Architecture
The PolicyEngine API v2 is a distributed system for running tax-benefit microsimulations with persistence and async processing.
Components
API server
FastAPI application exposing RESTful endpoints for creating and managing datasets, defining policy reforms, queueing simulations, and computing aggregates. The server validates requests, persists to PostgreSQL, and queues background tasks.
Database
PostgreSQL (via Supabase) stores all persistent data using SQLModel for type-safe ORM with Pydantic integration.
Worker
Background workers poll for pending simulations and reports.
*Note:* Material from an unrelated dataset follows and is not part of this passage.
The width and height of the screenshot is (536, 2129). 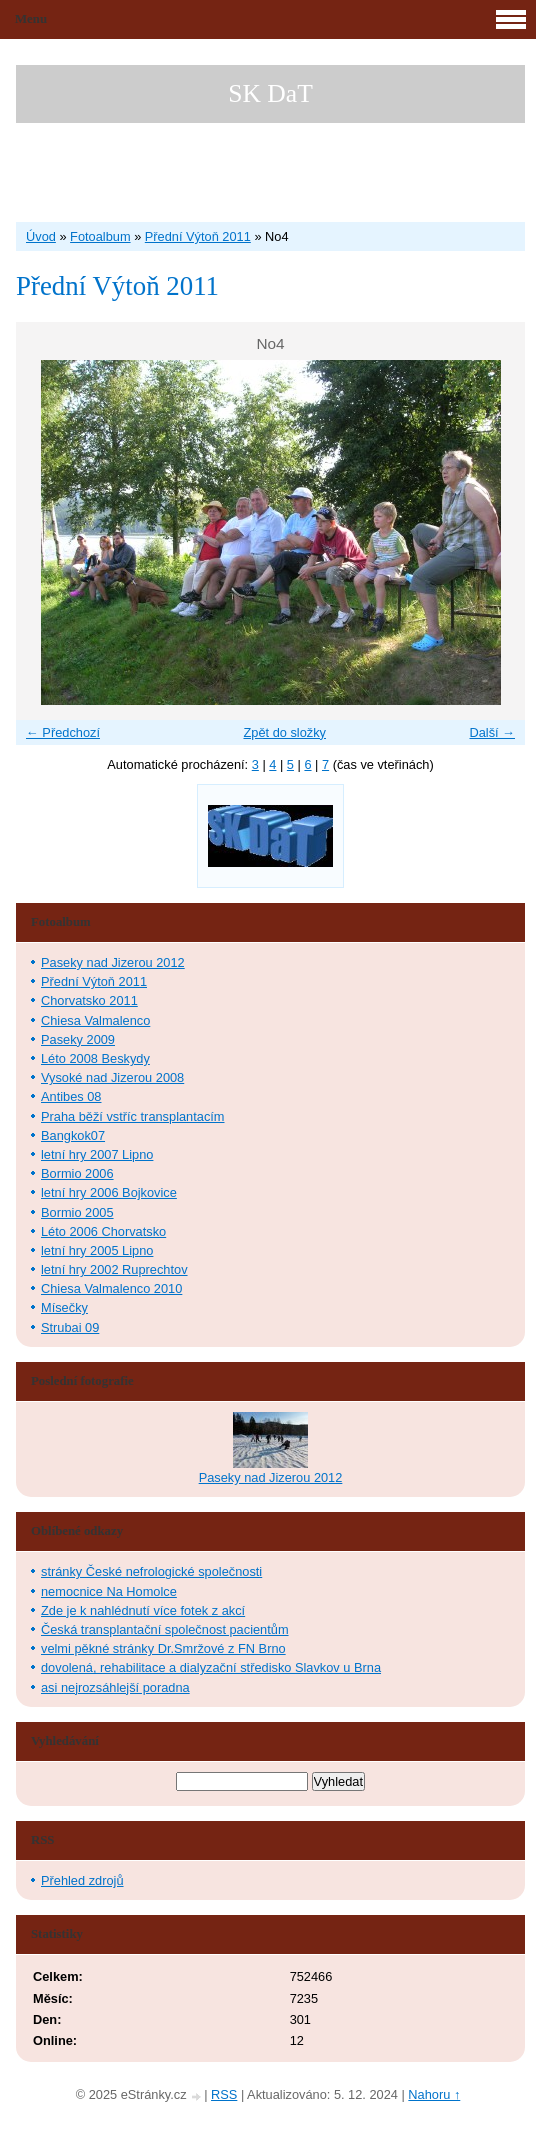 What do you see at coordinates (95, 1020) in the screenshot?
I see `Chiesa Valmalenco` at bounding box center [95, 1020].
They load datasets from storage, run PolicyEngine simulations, compute aggregates and impact statistics, then store results to the database.
Storage
Dataset files (HDF5 format) are stored in Supabase Storage with local caching for performance. The storage layer handles downloads and caching transparently.
Request flow
Client creates simulation via POST /analysis/economic-impact
API validates request and persists simulation + report records
API returns pending status immediately
Worker picks up pending simulation from queue
Worker loads dataset and runs PolicyEngine simulation
Worker updates simulation status to completed
Worker picks up pending report
Worker computes decile impacts and program statistics
Client polls GET /analysis/economic-impact/{id} to check status
Once complete, response includes full analysis results
Data models
All models follow Pydantic/SQLModel patterns for type safety across API, database, and business logic:
BaseShared fields across models
TableDatabase model with ID and timestamps
CreateRequest schema (no ID)
ReadResponse schema (with ID and timestamps)
Scaling
API scaling
Multiple uvicorn workers behind load balancer for horizontal scaling.
Worker scaling
Increase worker count for parallel simulation processing.
Database
PostgreSQL supports read replicas for high read throughput.
Caching
Deterministic UUIDs ensure same requests reuse cached results.